_YOUR INSTRUCTIONS_
Nothing but a number is needed here; count the lines of the listing that include "LED路灯".

★ ★ ★ ★

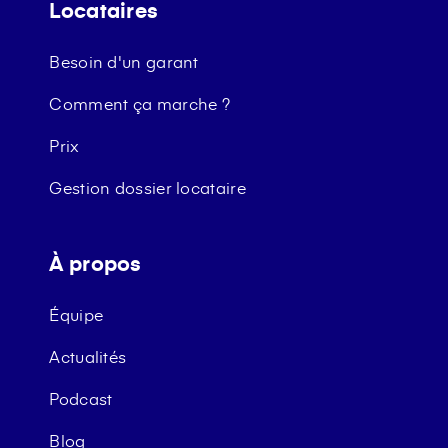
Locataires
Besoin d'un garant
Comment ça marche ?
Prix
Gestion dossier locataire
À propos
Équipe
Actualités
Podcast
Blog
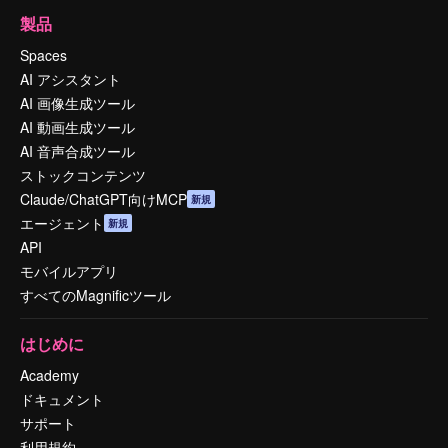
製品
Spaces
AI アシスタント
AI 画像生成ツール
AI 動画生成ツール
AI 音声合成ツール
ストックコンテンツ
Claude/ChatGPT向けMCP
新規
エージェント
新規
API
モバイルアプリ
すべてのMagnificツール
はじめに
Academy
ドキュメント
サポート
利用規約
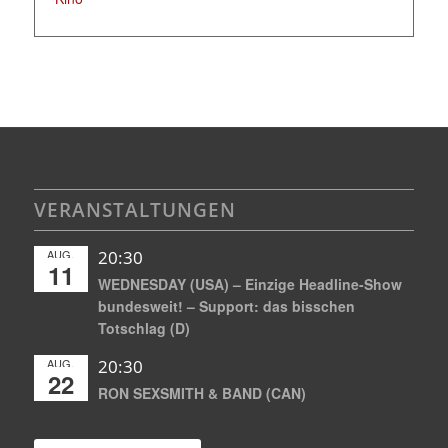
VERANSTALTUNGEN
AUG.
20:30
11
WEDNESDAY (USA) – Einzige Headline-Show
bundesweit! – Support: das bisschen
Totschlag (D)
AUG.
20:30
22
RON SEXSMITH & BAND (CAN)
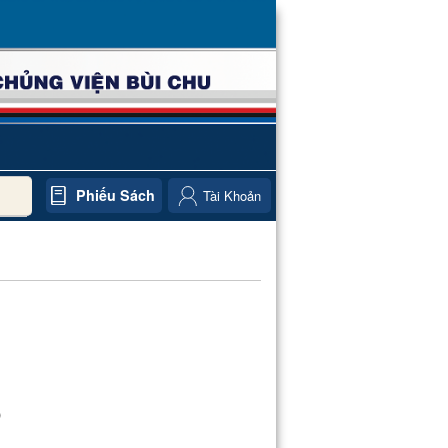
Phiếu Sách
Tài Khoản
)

★ ★ ★ ★

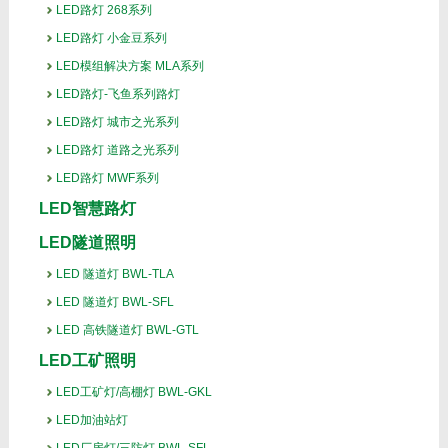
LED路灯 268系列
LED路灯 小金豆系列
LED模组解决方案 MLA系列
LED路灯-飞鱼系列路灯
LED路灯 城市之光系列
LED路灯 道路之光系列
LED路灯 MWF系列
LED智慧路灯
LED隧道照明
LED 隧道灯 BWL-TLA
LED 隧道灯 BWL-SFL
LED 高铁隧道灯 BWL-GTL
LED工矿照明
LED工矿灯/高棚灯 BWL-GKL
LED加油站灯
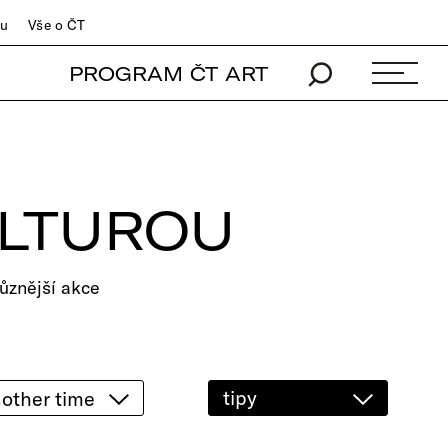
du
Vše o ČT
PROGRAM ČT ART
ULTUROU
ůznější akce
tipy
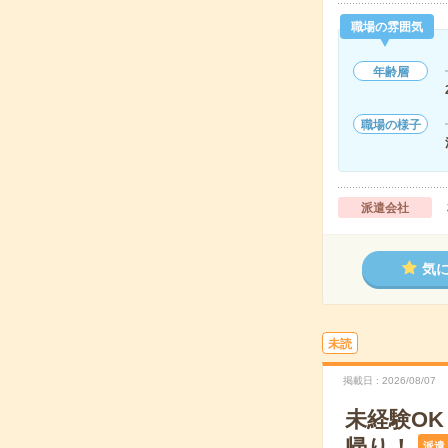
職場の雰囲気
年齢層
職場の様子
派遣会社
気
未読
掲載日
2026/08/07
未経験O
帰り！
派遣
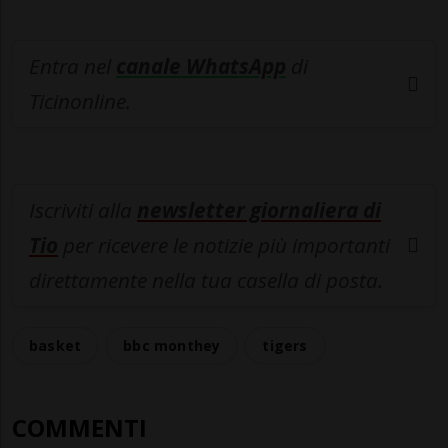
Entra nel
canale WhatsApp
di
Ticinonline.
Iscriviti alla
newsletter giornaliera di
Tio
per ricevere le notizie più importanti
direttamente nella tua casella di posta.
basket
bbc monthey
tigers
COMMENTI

★ ★ ★ ★

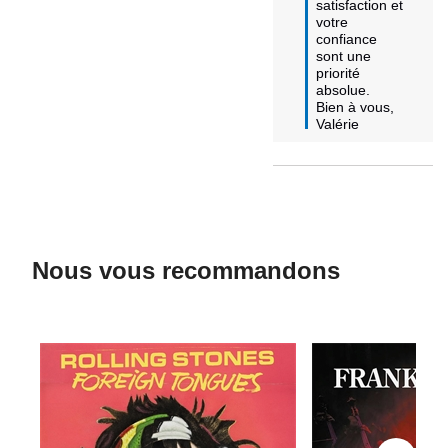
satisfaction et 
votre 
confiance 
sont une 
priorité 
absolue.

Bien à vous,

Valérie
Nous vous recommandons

★ ★ ★ ★

_OUTPUT BELOW_
6